- Born: 6 November 1935 Chanchalguda, Hyderabad, Telangana, India
- Died: 26 January 1996 (aged 60)
- Years active: 1970–1996
- Spouse(s): Uttara Devi, Roopa Rao
- Awards: Padma Shri WPSA International Hall of Fame

= B. V. Rao =

Indian entrepreneur and agriculturalist (1935–1996)

Banda Vasudev Rao Yadav (1935–1996) was an Indian entrepreneur and agriculturalist, considered by many as the father of the poultry industry in India. He founded the V H Group, an Indian poultry industry conglomerate, in 1971. He was also the founder chairman of the National Egg Coordination Committee (NECC) and was a 2004 inductee of the International Poultry Hall of Fame of the World Poultry Science Association. The Government of India awarded him the fourth highest civilian award, the Padma Shri, in 1990. His company directly employed around 5000 employees by 1996. When he died, the combined fortune of his family was $325 million (₹1300 crore).
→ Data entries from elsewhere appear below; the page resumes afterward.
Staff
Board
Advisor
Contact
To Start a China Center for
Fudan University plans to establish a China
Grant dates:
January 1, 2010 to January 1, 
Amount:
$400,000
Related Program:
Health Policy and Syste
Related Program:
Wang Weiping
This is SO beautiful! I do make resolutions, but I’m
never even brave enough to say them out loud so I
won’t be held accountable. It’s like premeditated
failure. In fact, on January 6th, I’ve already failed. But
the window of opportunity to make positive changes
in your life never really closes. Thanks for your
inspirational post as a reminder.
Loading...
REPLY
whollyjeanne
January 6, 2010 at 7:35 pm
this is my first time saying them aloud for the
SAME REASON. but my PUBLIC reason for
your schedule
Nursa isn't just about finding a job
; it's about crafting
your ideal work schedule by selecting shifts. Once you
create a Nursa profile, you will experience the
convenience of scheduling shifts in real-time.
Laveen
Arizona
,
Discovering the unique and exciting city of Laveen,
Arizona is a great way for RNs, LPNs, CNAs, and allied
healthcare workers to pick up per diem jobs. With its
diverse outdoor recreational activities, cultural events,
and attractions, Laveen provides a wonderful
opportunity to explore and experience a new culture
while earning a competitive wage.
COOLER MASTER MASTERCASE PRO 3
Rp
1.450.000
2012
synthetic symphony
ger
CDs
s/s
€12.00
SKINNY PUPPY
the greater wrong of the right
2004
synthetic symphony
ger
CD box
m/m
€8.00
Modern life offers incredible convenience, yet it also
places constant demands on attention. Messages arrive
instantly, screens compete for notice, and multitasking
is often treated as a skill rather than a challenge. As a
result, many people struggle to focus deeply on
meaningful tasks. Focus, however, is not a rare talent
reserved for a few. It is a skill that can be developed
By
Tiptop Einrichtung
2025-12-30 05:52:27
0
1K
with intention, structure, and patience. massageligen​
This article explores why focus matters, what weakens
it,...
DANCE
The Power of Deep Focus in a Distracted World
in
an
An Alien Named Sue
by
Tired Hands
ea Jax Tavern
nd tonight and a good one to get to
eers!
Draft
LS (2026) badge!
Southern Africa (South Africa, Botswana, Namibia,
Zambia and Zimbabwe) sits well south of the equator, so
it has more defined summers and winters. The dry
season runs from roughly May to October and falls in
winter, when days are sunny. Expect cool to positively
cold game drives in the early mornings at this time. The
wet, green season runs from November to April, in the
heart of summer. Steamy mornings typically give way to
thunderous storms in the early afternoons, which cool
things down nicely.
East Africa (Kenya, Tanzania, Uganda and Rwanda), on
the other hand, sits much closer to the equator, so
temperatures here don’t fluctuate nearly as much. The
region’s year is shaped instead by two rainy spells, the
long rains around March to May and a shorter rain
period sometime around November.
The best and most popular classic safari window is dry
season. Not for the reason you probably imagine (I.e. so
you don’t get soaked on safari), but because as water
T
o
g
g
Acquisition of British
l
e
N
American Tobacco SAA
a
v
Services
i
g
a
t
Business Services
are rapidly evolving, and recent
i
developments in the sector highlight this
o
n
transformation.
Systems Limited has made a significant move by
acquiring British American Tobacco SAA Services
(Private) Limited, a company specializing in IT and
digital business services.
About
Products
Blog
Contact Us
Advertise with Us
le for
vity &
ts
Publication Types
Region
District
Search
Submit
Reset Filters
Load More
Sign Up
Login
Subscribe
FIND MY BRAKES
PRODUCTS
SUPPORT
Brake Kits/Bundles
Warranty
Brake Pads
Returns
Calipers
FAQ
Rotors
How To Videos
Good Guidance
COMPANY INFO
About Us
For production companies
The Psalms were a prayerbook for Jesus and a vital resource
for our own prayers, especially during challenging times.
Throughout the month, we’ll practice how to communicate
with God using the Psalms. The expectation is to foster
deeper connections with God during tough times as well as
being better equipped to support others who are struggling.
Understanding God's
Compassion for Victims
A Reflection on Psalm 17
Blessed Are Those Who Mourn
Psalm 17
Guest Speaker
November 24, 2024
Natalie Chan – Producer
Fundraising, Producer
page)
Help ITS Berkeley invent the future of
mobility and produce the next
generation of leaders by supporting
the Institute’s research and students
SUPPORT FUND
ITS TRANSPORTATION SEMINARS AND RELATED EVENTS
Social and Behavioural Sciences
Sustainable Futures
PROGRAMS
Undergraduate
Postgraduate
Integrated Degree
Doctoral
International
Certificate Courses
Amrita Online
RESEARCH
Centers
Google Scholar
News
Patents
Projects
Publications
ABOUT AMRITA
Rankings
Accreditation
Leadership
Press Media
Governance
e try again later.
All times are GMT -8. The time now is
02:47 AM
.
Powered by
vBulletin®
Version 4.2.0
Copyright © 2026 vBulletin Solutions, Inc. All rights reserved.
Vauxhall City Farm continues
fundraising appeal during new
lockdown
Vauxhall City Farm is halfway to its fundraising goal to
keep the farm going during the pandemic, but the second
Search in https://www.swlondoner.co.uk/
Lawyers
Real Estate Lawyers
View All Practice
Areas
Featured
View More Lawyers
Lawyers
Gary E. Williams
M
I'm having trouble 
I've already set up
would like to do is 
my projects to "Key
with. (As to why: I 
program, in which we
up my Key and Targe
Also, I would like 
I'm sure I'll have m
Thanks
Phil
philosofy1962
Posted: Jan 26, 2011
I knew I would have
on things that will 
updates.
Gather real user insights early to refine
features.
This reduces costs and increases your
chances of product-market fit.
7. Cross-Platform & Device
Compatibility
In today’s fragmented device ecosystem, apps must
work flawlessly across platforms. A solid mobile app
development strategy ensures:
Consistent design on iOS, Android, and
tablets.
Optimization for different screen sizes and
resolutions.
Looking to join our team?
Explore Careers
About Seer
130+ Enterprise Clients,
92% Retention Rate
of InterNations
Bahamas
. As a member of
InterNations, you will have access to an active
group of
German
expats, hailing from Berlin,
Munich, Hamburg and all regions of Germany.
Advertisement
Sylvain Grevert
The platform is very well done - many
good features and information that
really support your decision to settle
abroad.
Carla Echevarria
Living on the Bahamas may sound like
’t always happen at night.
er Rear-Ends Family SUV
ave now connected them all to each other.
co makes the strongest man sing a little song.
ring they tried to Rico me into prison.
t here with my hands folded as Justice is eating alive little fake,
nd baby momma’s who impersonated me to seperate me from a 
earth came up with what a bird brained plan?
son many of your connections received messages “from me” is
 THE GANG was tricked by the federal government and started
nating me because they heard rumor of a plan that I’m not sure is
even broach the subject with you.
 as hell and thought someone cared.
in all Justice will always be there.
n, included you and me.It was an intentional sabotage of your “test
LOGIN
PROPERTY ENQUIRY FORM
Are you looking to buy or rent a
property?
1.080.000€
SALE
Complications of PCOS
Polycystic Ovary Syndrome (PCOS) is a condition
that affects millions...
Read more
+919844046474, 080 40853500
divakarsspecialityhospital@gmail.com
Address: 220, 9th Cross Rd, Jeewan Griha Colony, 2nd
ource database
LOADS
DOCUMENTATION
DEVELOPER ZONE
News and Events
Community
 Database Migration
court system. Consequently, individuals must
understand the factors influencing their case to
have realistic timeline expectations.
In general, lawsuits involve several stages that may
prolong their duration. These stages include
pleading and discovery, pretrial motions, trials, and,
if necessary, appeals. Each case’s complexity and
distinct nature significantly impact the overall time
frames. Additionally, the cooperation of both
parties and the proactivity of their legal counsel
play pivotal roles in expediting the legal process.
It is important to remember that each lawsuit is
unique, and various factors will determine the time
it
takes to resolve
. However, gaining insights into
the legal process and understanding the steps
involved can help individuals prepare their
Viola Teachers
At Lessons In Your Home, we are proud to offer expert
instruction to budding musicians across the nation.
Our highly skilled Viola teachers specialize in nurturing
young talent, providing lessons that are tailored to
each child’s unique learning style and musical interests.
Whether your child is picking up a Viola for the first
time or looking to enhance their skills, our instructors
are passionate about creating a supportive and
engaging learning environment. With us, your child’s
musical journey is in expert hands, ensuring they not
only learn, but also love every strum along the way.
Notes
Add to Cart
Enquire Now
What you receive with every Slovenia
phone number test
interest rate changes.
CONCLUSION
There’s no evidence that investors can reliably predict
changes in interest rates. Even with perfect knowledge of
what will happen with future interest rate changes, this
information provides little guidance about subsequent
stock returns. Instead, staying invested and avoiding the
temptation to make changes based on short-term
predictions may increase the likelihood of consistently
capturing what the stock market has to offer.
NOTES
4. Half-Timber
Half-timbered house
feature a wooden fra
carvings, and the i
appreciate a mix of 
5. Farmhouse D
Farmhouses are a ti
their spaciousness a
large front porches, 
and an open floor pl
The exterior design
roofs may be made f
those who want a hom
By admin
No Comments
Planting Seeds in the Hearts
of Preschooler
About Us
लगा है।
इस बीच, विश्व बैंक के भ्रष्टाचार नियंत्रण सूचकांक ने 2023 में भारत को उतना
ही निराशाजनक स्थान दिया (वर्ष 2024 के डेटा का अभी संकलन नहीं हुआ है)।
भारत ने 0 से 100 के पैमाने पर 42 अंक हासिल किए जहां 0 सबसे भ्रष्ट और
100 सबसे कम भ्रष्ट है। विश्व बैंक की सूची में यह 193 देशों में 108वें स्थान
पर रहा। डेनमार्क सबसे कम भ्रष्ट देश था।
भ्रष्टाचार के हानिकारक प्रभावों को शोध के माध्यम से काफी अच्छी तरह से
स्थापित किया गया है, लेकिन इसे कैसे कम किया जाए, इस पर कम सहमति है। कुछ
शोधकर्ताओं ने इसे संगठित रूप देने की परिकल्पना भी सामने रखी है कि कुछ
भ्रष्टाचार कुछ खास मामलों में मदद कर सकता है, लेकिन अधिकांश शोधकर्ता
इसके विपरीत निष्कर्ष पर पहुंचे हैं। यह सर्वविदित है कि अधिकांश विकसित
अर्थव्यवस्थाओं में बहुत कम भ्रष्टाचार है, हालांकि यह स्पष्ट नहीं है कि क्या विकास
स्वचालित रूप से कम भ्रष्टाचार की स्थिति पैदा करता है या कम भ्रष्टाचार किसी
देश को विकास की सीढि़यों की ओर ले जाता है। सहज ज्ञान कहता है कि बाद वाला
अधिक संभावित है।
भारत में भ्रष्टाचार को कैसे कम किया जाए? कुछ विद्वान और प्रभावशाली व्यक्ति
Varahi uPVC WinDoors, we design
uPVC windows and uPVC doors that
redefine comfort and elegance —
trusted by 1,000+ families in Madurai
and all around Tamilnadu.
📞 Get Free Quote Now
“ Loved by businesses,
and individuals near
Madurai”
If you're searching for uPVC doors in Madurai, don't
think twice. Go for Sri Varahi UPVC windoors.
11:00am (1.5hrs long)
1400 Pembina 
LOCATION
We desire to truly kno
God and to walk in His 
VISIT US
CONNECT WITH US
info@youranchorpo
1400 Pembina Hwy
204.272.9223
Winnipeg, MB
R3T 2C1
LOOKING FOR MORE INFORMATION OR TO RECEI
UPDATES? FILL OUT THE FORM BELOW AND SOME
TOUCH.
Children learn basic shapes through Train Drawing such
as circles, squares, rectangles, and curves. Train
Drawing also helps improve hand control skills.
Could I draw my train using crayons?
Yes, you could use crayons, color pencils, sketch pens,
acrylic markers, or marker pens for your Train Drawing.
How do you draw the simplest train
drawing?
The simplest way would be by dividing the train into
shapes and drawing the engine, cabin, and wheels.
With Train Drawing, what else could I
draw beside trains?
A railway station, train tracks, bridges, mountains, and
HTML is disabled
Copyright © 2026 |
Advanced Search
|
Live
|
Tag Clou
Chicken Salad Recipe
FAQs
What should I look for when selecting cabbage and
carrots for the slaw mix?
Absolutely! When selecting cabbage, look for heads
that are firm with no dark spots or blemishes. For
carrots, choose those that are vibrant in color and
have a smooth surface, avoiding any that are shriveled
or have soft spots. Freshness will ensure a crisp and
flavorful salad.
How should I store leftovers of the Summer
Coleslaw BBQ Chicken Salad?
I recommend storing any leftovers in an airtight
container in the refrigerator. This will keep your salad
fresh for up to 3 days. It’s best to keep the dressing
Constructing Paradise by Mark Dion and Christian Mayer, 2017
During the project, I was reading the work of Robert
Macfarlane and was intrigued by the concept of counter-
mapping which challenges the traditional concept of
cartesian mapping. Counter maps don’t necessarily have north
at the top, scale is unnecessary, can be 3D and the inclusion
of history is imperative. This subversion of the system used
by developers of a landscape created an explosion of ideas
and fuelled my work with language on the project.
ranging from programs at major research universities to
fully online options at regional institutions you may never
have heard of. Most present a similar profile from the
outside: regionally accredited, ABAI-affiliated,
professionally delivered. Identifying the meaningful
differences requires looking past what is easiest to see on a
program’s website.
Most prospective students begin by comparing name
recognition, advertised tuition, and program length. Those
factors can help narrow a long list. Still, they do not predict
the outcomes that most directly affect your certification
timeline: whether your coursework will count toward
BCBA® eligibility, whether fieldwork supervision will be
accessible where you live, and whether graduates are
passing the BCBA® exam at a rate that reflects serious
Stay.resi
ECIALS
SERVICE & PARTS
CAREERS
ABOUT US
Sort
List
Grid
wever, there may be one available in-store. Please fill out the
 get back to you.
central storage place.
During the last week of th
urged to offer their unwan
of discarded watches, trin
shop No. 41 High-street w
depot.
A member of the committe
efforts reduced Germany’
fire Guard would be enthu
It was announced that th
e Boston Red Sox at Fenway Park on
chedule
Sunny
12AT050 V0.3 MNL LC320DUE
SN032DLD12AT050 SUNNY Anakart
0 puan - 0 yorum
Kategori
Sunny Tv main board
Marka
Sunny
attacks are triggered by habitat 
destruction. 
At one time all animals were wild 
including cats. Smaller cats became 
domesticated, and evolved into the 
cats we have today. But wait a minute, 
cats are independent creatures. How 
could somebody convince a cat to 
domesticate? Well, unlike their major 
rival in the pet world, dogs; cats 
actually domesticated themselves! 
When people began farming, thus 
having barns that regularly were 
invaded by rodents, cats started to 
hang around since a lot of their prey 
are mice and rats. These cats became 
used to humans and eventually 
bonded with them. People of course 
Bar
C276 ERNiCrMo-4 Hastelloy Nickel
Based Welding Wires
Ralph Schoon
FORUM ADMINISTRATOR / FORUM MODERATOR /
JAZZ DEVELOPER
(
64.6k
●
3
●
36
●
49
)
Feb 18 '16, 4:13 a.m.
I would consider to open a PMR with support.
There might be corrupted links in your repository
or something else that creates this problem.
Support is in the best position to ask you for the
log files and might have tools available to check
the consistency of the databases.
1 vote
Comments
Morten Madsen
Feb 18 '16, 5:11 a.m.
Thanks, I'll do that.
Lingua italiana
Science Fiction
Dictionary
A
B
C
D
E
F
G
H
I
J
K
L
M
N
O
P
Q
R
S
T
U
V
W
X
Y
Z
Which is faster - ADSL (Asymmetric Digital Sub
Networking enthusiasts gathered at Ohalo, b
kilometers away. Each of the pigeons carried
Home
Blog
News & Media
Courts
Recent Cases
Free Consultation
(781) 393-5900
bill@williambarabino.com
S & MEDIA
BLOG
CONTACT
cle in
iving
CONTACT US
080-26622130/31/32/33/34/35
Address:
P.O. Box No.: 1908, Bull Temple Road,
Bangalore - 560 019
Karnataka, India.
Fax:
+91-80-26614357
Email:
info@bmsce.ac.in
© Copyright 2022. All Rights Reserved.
==Early and personal life==
B. V. Rao was born into a Yadav (Modati golla ) family on 6 November 1935 at Chanchalguda,Saidabad Upperguda 500023 in Hyderabad, in the Princely Indian state of Hyderabad (presently in Telangana).

==Career==

After working in a range of different roles: as a telephone operator, railway police staff and as personal secretary to a state minister, Rao enrolled for a short-length course at Acharya N. G. Ranga Agricultural University, Rajendranagar. He successfully completed a training program in dairy and poultry farming where he had the opportunity to learn under an American teacher, Moore. His first business venture was with 500 birds entrusted to him by Moore for tending and soon Rao started his own venture on a 7-acre plot, for which funds were raised by selling his wife's jewelry. The business, started in 1970, grew over the years to the present V H Group, a USD2 billion conglomerate with interests in poultry, meat, pharmaceuticals, cattle feed, sports and with presence in India, Bangladesh, the United Kingdom, Singapore, Vietnam, and Brazil.

When the price of eggs went down in the early 1980s, Rao gathered farmers together and founded the National Egg Coordination Committee in 1982 and became the first chairman. He was also associated with the World Poultry Science Association (WPSA) and headed the India chapter from 1993 to 1996. He was one of the key figures in the organization of the World Poultry Conference in New Delhi in 1996. He also founded a higher education institution, Dr B.V. Rao Institute of Poultry Management and Technology. The Government of India awarded him the civilian honour of the Padma Shri in 1990. The World Poultry Science Association inducted him into their Hall of Fame in 2004.